When developing Cloud Services on Azure, CSVs can help keep operational costs under control by reducing the amount of resources required to process large datasets. Imagine a service whose purpose is to parse logs in order to extract telemetry. There are two approaches to this challenge.

The first is to load the dataset in memory and extract metrics. This can require a substantial amount of memory. Luckily, Microsoft announced the G-series (Godzilla) Virtual Machines which will provide more memory and more local Solid State Drive (SSD) storage. The largest Godzilla VM will offer 448 GB RAM and 6.5 TB of local SSD storage. But think of the price tag that comes with these reserved resources…

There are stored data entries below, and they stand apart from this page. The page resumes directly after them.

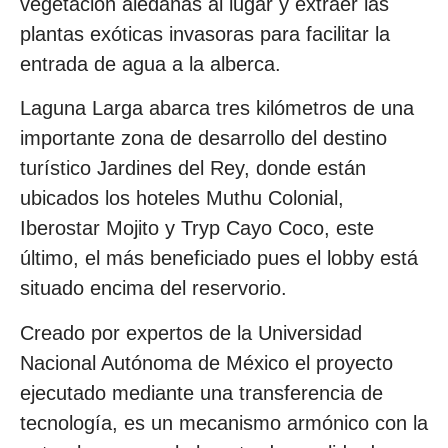
vegetación aledañas al lugar y extraer las
plantas exóticas invasoras para facilitar la
entrada de agua a la alberca.
Laguna Larga abarca tres kilómetros de una
importante zona de desarrollo del destino
turístico Jardines del Rey, donde están
ubicados los hoteles Muthu Colonial,
Iberostar Mojito y Tryp Cayo Coco, este
último, el más beneficiado pues el lobby está
situado encima del reservorio.
Creado por expertos de la Universidad
Nacional Autónoma de México el proyecto
ejecutado mediante una transferencia de
tecnología, es un mecanismo armónico con la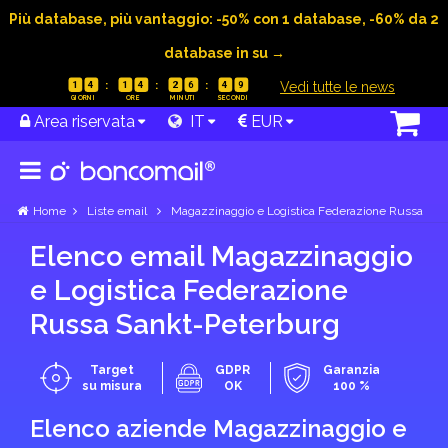
Più database, più vantaggio: -50% con 1 database, -60% da 2
database in su →
|
Vedi tutte le news
1
4
1
4
2
6
4
8
Area riservata
IT
EUR
Home
Liste email
Magazzinaggio e Logistica Federazione Russa
Elenco email Magazzinaggio
e Logistica Federazione
Russa Sankt-Peterburg
Target
GDPR
Garanzia
su misura
OK
100 %
Elenco aziende Magazzinaggio e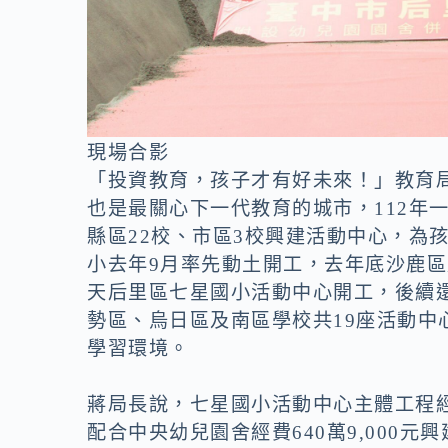
現場合影
「投資教育，孩子才有好未來！」教育
也是最關心下一代教育的城市，112年
縣區22校、市區3校興建活動中心，為
小去年9月率先動土開工，去年底沙鹿
天后里區七星國小活動中心開工，後續
勢區、烏日區及南區學校共19座活動
學習環境。
蔣局長說，七星國小活動中心主體工程經費
配合中央幼兒園舍經費640萬9,000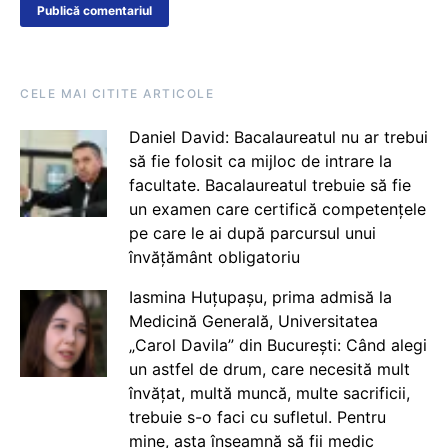
CELE MAI CITITE ARTICOLE
Daniel David: Bacalaureatul nu ar trebui
să fie folosit ca mijloc de intrare la
facultate. Bacalaureatul trebuie să fie
un examen care certifică competențele
pe care le ai după parcursul unui
învățământ obligatoriu
Iasmina Huțupașu, prima admisă la
Medicină Generală, Universitatea
„Carol Davila” din București: Când alegi
un astfel de drum, care necesită mult
învățat, multă muncă, multe sacrificii,
trebuie s-o faci cu sufletul. Pentru
mine, asta înseamnă să fii medic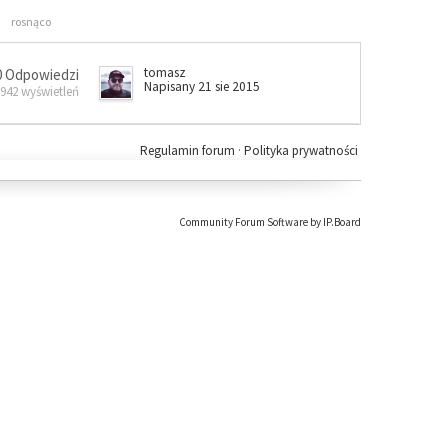
rosnąco
tomasz
0 Odpowiedzi
Napisany 21 sie 2015
 942 wyświetleń
Regulamin forum
·
Polityka prywatności
Community Forum Software by IP.Board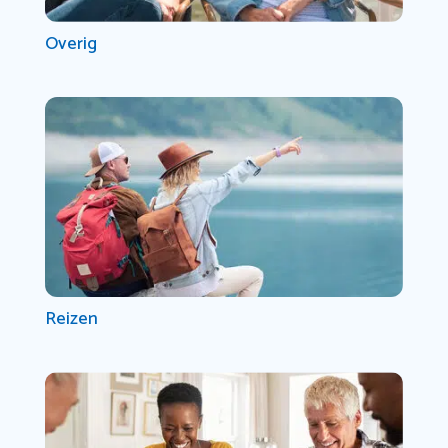
Overig
Reizen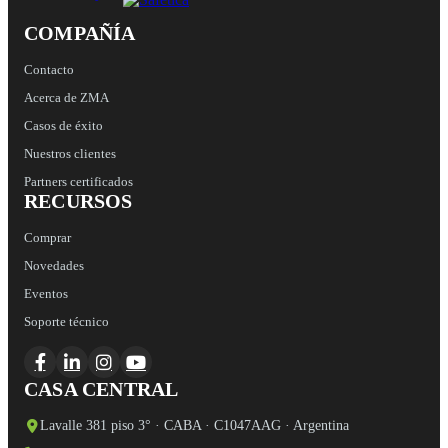
COMPAÑÍA
Contacto
Acerca de ZMA
Casos de éxito
Nuestros clientes
Partners certificados
RECURSOS
Comprar
Novedades
Eventos
Soporte técnico
CASA CENTRAL
Lavalle 381 piso 3° · CABA · C1047AAG · Argentina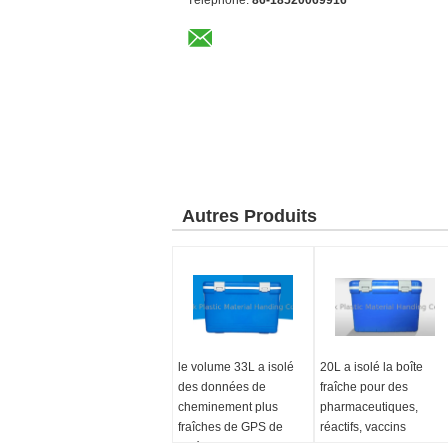
Téléphone:
86-18520069916
Autres Produits
le volume 33L a isolé
20L a isolé la boîte
des données de
fraîche pour des
cheminement plus
pharmaceutiques,
fraîches de GPS de
réactifs, vaccins
catégorie comestible de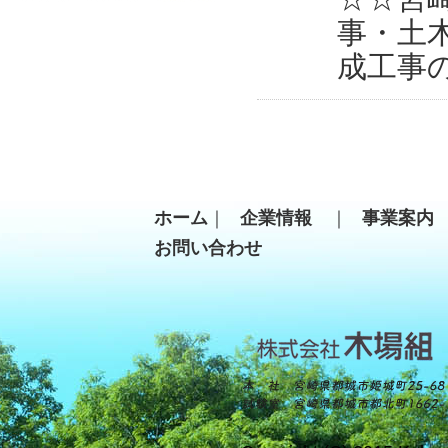
事・土
成工事
ホーム
｜
企業情報
｜
事業案
お問い合わせ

As developers we forget about the Virtual Machine’s local storage (temporary storage). This is where the second approach come into to play. Using CSVs we can stream large amounts of loosely structured data from Azure Table Storage to local storage. They allow us to consume datasets line by line with a very small memory footprint. When you take a step back and think about it, this approach resembles MapReduce. And because of this small memory footprint, we can get away with small A1 (1 CPU, 1.75 GB RAM, 224 GB HD) VM for about ~$63.27/mo. If the analysis requires more IOPS we can use a D1 (1 CPU, 3.5 GB RAM, 50GB SSD) VM for about ~$133.93/mo.

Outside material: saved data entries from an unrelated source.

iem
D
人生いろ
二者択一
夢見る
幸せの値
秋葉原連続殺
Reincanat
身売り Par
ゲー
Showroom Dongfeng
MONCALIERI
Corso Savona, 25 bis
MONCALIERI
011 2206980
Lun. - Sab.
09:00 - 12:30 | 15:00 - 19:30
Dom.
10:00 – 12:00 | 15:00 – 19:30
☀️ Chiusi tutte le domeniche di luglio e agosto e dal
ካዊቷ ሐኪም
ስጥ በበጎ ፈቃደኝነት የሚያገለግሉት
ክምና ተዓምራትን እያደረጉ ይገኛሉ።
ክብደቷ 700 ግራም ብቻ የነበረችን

As developers we must strive to use resources responsibly. Finding ways to reduce the amount of resources necessary to support our applications, means that we can take on more load without adding more resources. Now, this is when things get interesting for everyone. By handling more load with the same amount of resources, you are effectively raising profit margins and creating new business opportunities.